ABSTRACT

We have already pointed out that German romanticism did not originally develop as an absolute antithesis to classicism. Modern research in the field of biography, history, ethnology (Nadler), philosophy (Ziegler, Spranger, Unger, F. Koch), esthetics (Wölfflin, Worringer) has done much to further our understanding of the irrational sublimation and dissolution of classic harmony. Rationalism thus appears, one might say, as the thesis, irrational “storm and stress” as the antithesis, classicism as the synthesis. As romanticism is their sublimation, it must by no means be regarded as a symptom of decadence. Today we recognize in romanticism features which are common to all European literature of the period.
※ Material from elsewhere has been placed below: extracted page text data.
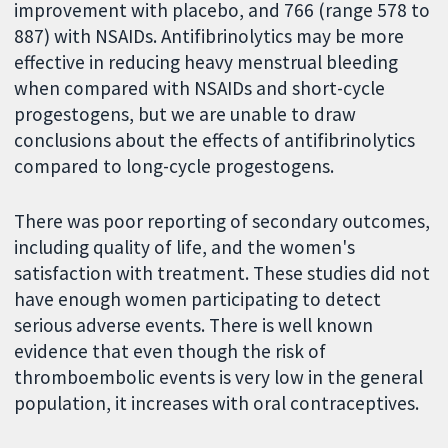
improvement with placebo, and 766 (range 578 to
887) with NSAIDs. Antifibrinolytics may be more
effective in reducing heavy menstrual bleeding
when compared with NSAIDs and short-cycle
progestogens, but we are unable to draw
conclusions about the effects of antifibrinolytics
compared to long-cycle progestogens.
There was poor reporting of secondary outcomes,
including quality of life, and the women's
satisfaction with treatment. These studies did not
have enough women participating to detect
serious adverse events. There is well known
evidence that even though the risk of
thromboembolic events is very low in the general
population, it increases with oral contraceptives.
The old-fashioned conception of “romantic schools” developing from one centre (Jena) and subsequently dividing into older and younger schools can no longer be taken seriously. Romanticism appeared simultaneously at the most various places and one cannot possibly speak of a later movement developing from an earlier one, since F. Baader, for instance, is more nearly related to the “storm and stress” than to early romanticism. Moreover, romanticism is rooted in spiritual and psychological inclinations which vary according to the individual and the race. In our present study, however, we are concerned with the particular qualities of German romanticism as a phenomenon that appeared at a given moment in history, namely at the beginning of the nineteenth century.